4. Among the most important of the historical fragments preserved for us by Eusebius are the long extracts from the work of Alexander Polyhistor Concerning the Jews, which occupy the larger part of Book IX, and have been very carefully edited in a special monograph by Dr. J. Freudenthal. The value of these extracts is much increased by quotations from lost works of authors otherwise unknown, Eupolemus, Artapanus, Molon, a certain Philo, and Demetrius, who all wrote on the history of the Jews. On the importance of the fragments see Schürer, ibid. ii. 3. 197.

5. The extract from the Chronicon of Julius Africanus (487 d-491 b) was edited from Eusebius by Dr. Routh in Rell. Sacr. ii. 269-78, who enlarged the text from Georgius Syncellus and added copious notes (423-37).

6. From the lost work of Abydenus On Assyrian History we have most interesting notices of the Flood of Sisithrus, i. e. Noah (414 d), of the Tower of Babel (416 b), of Nebuchadnezzar’s madness and of his fortification of Babylon (456 d).

(g) Philosophical Fragments.

It is in the region of Greek Philosophy that the wealth of quotation is most remarkable.

1. Among the Neo-Platonists we find Atticus, whose commentary on the Timaeus is sharply criticized by |xxviii Proclus, but of whose own writings there remain only the important fragments preserved by Eusebius; the first of which describes the threefold division of Philosophy into Ethics, Physics, and Logic, and eulogizes Plato as ‘a man from nature’s mysteries new-inspired,’ and ‘in very truth sent down from the gods, in order that Philosophy might be seen in its full proportions,’ (509 b-510 a). Also in the long and important extracts contained in Book XV, chapters 4-9, 12, 13, Atticus appears as a passionate defender of Plato against Aristotle.

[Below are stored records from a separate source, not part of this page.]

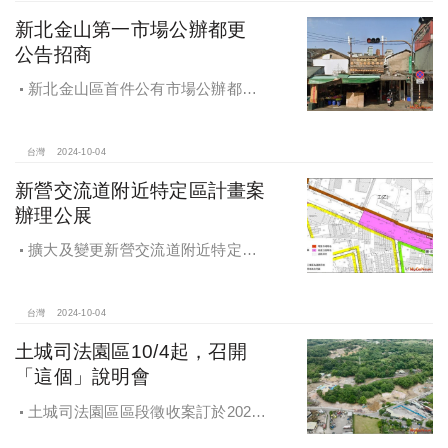
新北金山第一市場公辦都更
公告招商
新北金山區首件公有市場公辦都更
案 本月公告招商徵求出資人
台灣
2024-10-04
新營交流道附近特定區計畫案
辦理公展
擴大及變更新營交流道附近特定區
計畫案辦理再公展作業
台灣
2024-10-04
土城司法園區10/4起，召開
「這個」說明會
土城司法園區區段徵收案訂於2024
年10月4日、7日及8日召開抵價地抽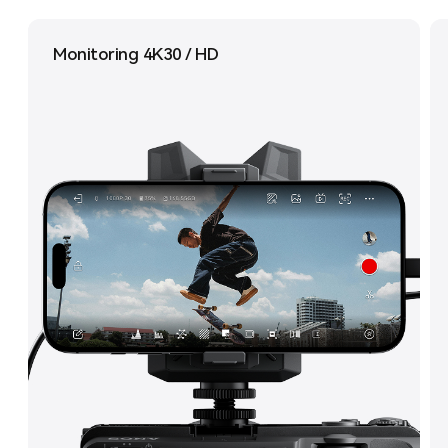
Monitoring 4K30 / HD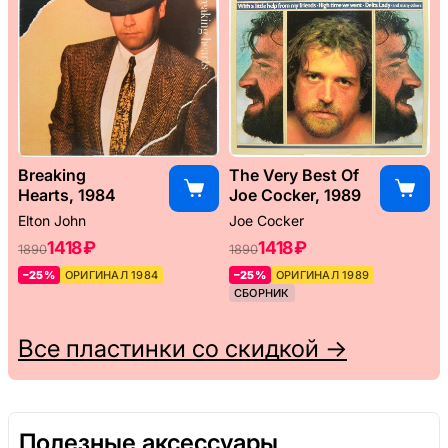
Breaking
The Very Best Of
Hearts, 1984
Joe Cocker, 1989
Elton John
Joe Cocker
1418 ₽
1418 ₽
1890
1890
–25%
ОРИГИНАЛ 1984
–25%
ОРИГИНАЛ 1989
СБОРНИК
Все пластинки со скидкой →
Полезные аксессуары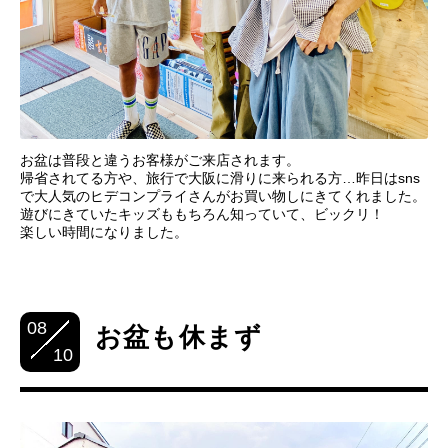
お盆は普段と違うお客様がご来店されます。
帰省されてる方や、旅行で大阪に滑りに来られる方…昨日はsns
で大人気のヒデコンプライさんがお買い物しにきてくれました。
遊びにきていたキッズももちろん知っていて、ビックリ！
楽しい時間になりました。
08
お盆も休まず
10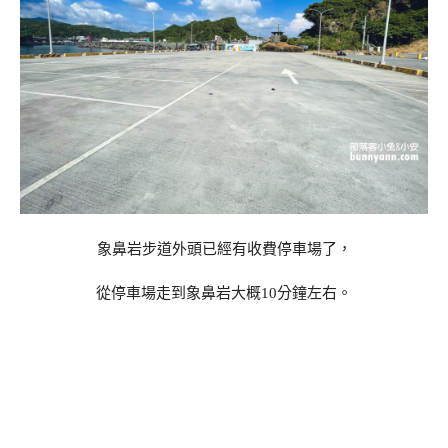
象鼻岩步道外頭已經有收費停車場了，
從停車場走到象鼻岩大概10分鐘左右。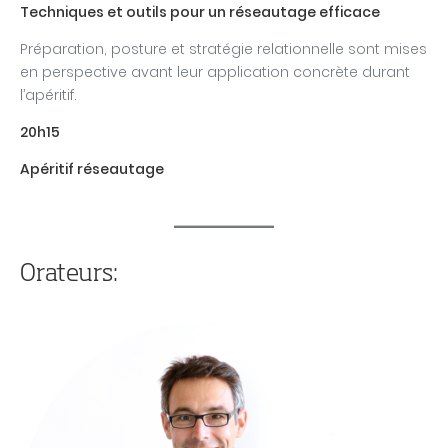
Techniques et outils pour un réseautage efficace
Préparation, posture et stratégie relationnelle sont mises
en perspective avant leur application concrète durant
l’apéritif.
20h15
Apéritif réseautage
Orateurs: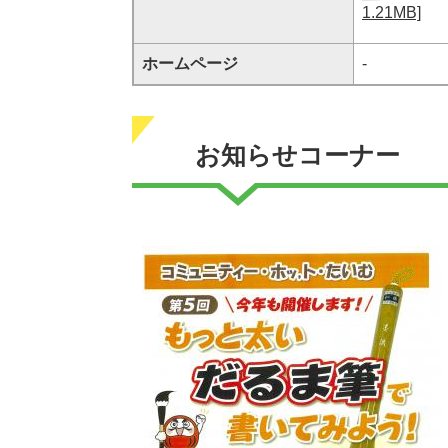
1.21MB]
ホームページ
-
お知らせコーナー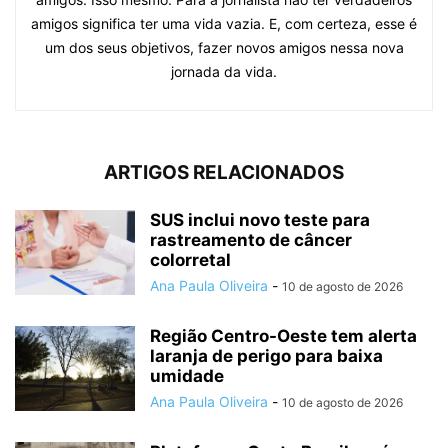
amigos significa ter uma vida vazia. E, com certeza, esse é
um dos seus objetivos, fazer novos amigos nessa nova
jornada da vida.
ARTIGOS RELACIONADOS
SUS inclui novo teste para
rastreamento de câncer
colorretal
Ana Paula Oliveira
-
10 de agosto de 2026
Região Centro-Oeste tem alerta
laranja de perigo para baixa
umidade
Ana Paula Oliveira
-
10 de agosto de 2026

2. From the Epitome of Areius Didymus we have a short extract on the Platonic Ideas (545 b), and several passages on the Stoic doctrines in Book XV, chapters 15, 20.

3. Numenius the Neo-Pythagorean is known almost exclusively from the long and numerous extracts preserved by Eusebius. From the contemplation of true ‘Being’ with Plato (525 c-527 a) he passes on to the nature of ‘the First and Second God’ (537 a), and to ‘the only Good’ transcending all essence, which can be contemplated only apart from sense ‘in a certain, immense, ineffable, and absolutely Divine solitude’ (543 d). In 650 d we find him defending Plato for ‘preserving both life and truth’ by withdrawing from Athens; and in 727 b-739 he describes The revolt of the Academics against Plato, under the leaders of the three, or more, Academies.

4. The fragments of Aristocles the Peripatetic contain an interesting criticism of Socrates and Plato, and of the divergent Socratic Schools (510 b-511 c), a defence of the veracity of the senses against the Eleatics Xenophanes and Parmenides (756 b-757 d), a long refutation of the Sceptics Pyrrho and Timon (758 c-763 d), strong and able censures of the Sophists, Cyrenaics, and Epicureans (764 c-768 d), and lastly a defence of the moral character of Aristotle against the slanderous |xxix  attacks of Epicurus, Timaeus of Tauromenium, Alexinus the Eristic, Eubulides, Demochares, Cephisodorus, and Lycon (791 a-793 c).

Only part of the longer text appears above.